Prof. Szuter-Ciesielska zapytana o aktualną sytuację covidową w Polsce zaznaczyła, że od początku sierpnia obserwowany jest wzrost liczby zakażeń. 

W niektórych krajach, na przykład w Japonii, zanotowano zwiększenie hospitalizacji ze względu na szybkie rozprzestrzenianie się nowego subwariantu omikronu - EG.5.1, przez media nazywanego erisem. "Nie wynika to z ciężkości objawów, ale ze skali rozpowszechniania się wirusa i spadku odporności wśród ludzi" - wyjaśniła. 

Objawy chorobowe przypominają typowe symptomy dla omikronu, chodzi m.in. o chrypkę, ból gardła, ból głowy, ból mięśni, katar, zmieniony smak i węch. WHO zapewnia, że nie ma obecnie dowodów na cięższy przebieg infekcji, niż przy poprzednich wariantach.

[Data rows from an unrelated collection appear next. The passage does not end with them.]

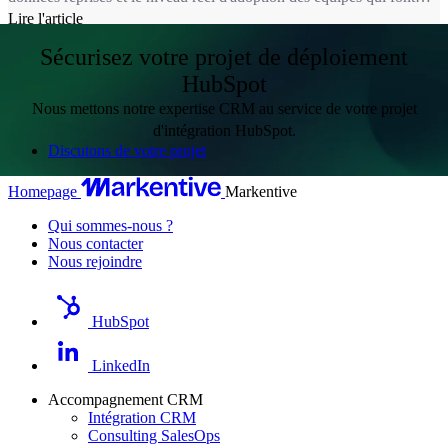
qu'un déploiement tient ou s'effondre douze mois après le go-live. Et
Lire l'article
ces dimensions ne dépendent pas de l'éditeur : elles dépendent de
l'intégrateur que vous choisissez.
Sécurisez votre projet de déploiement
HubSpot
Nous mettons notre expertise CRM au service de votre projet
d'intégration HubSpot.
Discutons de votre projet
Homepage
Markentive
Qui sommes-nous ?
Nous contacter
Nous rejoindre
HubSpot
LinkedIn
Accompagnement CRM
Intégration CRM
Consulting SalesOps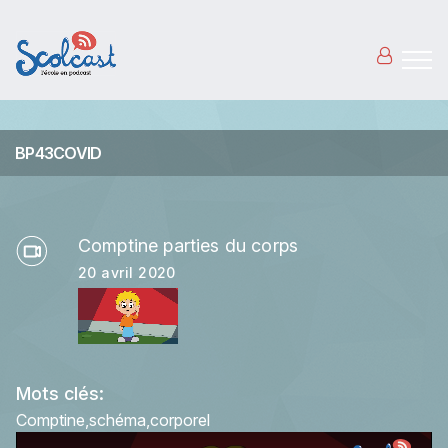
Aller au contenu principal
BP43COVID
Comptine parties du corps
20 avril 2020
Mots clés:
Comptine
schéma
corporel
This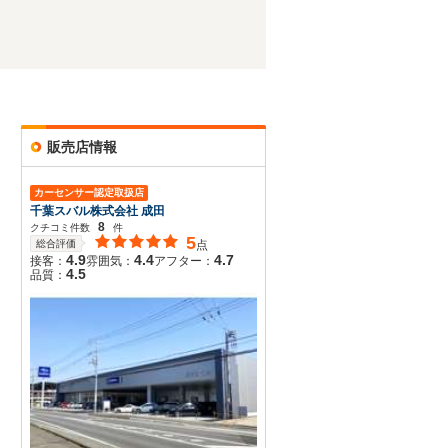
販売店情報
カーセンサー認定取扱店
千葉スバル株式会社 成田
8
クチコミ件数
件
5
総合評価
点
4.9
4.4
4.7
接客：
雰囲気：
アフター：
4.5
品質：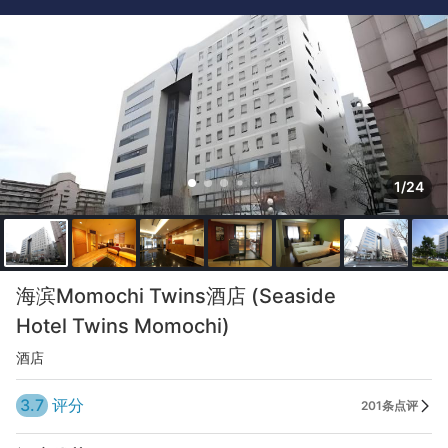
1/24
海滨Momochi Twins酒店 (Seaside
Hotel Twins Momochi)
酒店
3.7
评分
201条点评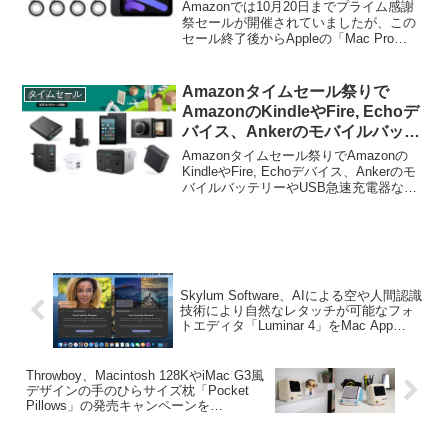
iPad mini (第6世代) 64GBモデル
Amazonでは10月20日までプライム感謝
は17%ポイント還元に。
祭セールが開催されていましたが、この
セール終了後からAppleの「Mac Pro
(2019)」と、Apple M2 Max/Ultraチップを
搭載した「Mac Pro (2023)」対応のキャ
スターや脚などApple製品のタイムセー
Amazonタイムセール祭りで
タイムセール
ル/割引が始まっています。
AmazonのKindleやFire, Echoデ
バイス、Ankerのモバイルバッテ
リーやUSB急速充電器などが特別
Amazonタイムセール祭りでAmazonの
価格で販売中。
KindleやFire, Echoデバイス、Ankerのモ
バイルバッテリーやUSB急速充電器など
が特別価格で販売中です。詳細は以下か
ら。
Skylum Software、AIによる空や人間認識
技術により自然なレタッチが可能なフォ
トエディタ「Luminar 4」をMac App
Storeで発売。
Throwboy、Macintosh 128KやiMac G3風
デザインの手のひらサイズ枕「Pocket
Pillows」の発売キャンペーンを
Kickstarterで開始。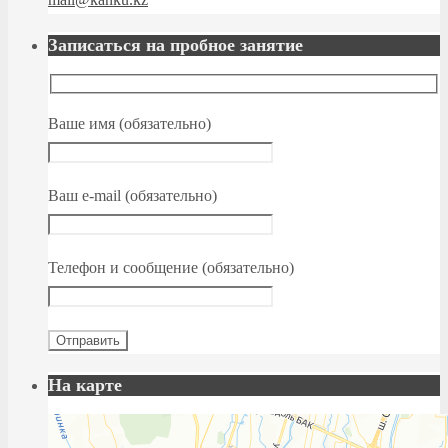
Записаться на пробное занятие
Ваше имя (обязательно)
Ваш e-mail (обязательно)
Телефон и сообщение (обязательно)
На карте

EG.5.1 stanowi w Wielkiej Brytanii prawie 15 proc. wszystkich zakażeń wywołanych przez SARS-CoV-2, a w Stanach Zjednoczonych ponad 20 proc., co spowodowało, że stał się tam wariantem dominującym.

Ekspertka zwróciła uwagę, że z dużym prawdopodobieństwem jest on również obecny w Polsce, ale - jak wyjaśniła - nie zaprezentowano w tej sprawie oficjalnych badań diagnostycznych.

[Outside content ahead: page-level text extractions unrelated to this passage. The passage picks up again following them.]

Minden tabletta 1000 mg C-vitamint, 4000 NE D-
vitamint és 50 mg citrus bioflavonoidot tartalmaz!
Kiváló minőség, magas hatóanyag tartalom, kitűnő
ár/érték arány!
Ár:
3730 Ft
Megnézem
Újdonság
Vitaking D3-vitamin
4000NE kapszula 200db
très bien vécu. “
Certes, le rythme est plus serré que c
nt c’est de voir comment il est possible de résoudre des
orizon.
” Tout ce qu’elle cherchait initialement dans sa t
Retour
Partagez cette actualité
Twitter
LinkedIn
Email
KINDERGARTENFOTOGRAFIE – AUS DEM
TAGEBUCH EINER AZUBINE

Zapytana o dominujące teraz w Polsce subwarianty koronawirusa prof. Agnieszka Szuster-Ciesielska wskazała na XBB.1.16 i prawdopodobnie EG.5.1. Innym, na który powinniśmy zwrócić uwagę jest BA.2.86, określany w mediach jako pirola. "Zaczyna on zwracać na siebie uwagę, ponieważ w porównaniu do XBB.1.16 zawiera kilkadziesiąt mutacji" - wyjaśniła. 

Co z odpornością?

Nawiązując do naszej aktualnej odporności przeciw Covid-19 wirusolog zauważyła, że mogła ona przez ostatnie miesiące - od poprzedniej fali koronawirusa czy zaszczepienia - znacząco spaść.

"Od tego zależy, jak będą wyglądały następne tygodnie i miesiące. Ta spadająca odporność, czy to poinfekcyjna, czy to poszczepienna, stanowi wąskie gardło w kontekście tego, w jaki sposób będzie się kształtowała zachorowalność w Polsce" - dodała wirusolog.

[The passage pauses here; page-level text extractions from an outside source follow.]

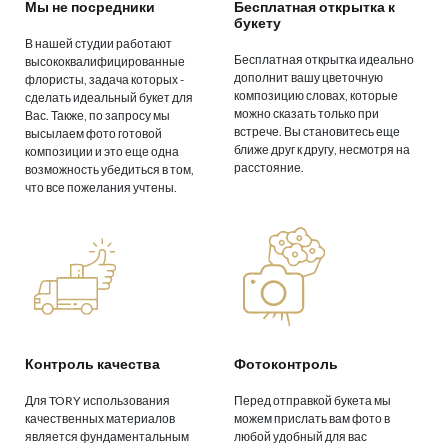
Мы не посредники
Бесплатная открытка к
букету
В нашей студии работают
Бесплатная открытка идеально
высококвалифицированные
дополнит вашу цветочную
флористы, задача которых -
композицию словах, которые
сделать идеальный букет для
можно сказать только при
Вас. Также, по запросу мы
встрече. Вы становитесь еще
высылаем фото готовой
ближе друг к другу, несмотря на
композиции и это еще одна
расстояние.
возможность убедиться в том,
что все пожелания учтены.
Контроль качества
Фотоконтроль
Для TORY использования
Перед отправкой букета мы
качественных материалов
можем прислать вам фото в
является фундаментальным
любой удобный для вас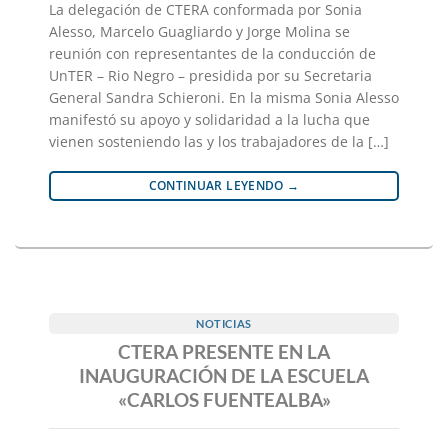
La delegación de CTERA conformada por Sonia
Alesso, Marcelo Guagliardo y Jorge Molina se
reunión con representantes de la conducción de
UnTER – Rio Negro – presidida por su Secretaria
General Sandra Schieroni. En la misma Sonia Alesso
manifestó su apoyo y solidaridad a la lucha que
vienen sosteniendo las y los trabajadores de la […]
CONTINUAR LEYENDO
→
NOTICIAS
CTERA PRESENTE EN LA
INAUGURACIÓN DE LA ESCUELA
«CARLOS FUENTEALBA»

Odnosząc się do pytania, na ile obecnie dostępne szczepionki dostępne chronią nas przed najnowszymi wariantami koronawirusa przywołała pracę opublikowaną w ub.r. w "Nature".

"Stwierdzono wyraźnie, że osoby zaszczepione - po zainfekowaniu się jakimś nowszym subwariantem - miały dość wysoki poziom ochrony krzyżowej, w przeciwieństwie do osób, które zachorowały, a nie były szczepione. Co wskazuje, że szczepionki w dalszym ciągu mogą nas chronić przed wariantami, przeciwko którym nie były one skierowane" - podkreśliła prof. Szuster-Ciesielska.

Podała również, że firma Moderna rozpoczęła już na ten sezon produkcję szczepionki mRNA przeciwko XBB.1.16. 

"Obecne preparaty mają około półroczny termin skuteczności, w związku z tym osoba, która była nawet wcześniej szczepiona, może mieć na tyle niską odporność poszczepienną, że będzie wrażliwa na nowe warianty" - wyjaśniła wirusolog, dodając, że częściej powinny się szczepić szczególnie osoby z grup wysokiego ryzyka, tj. starsze, z wielochorobowością czy z obniżoną odpornością.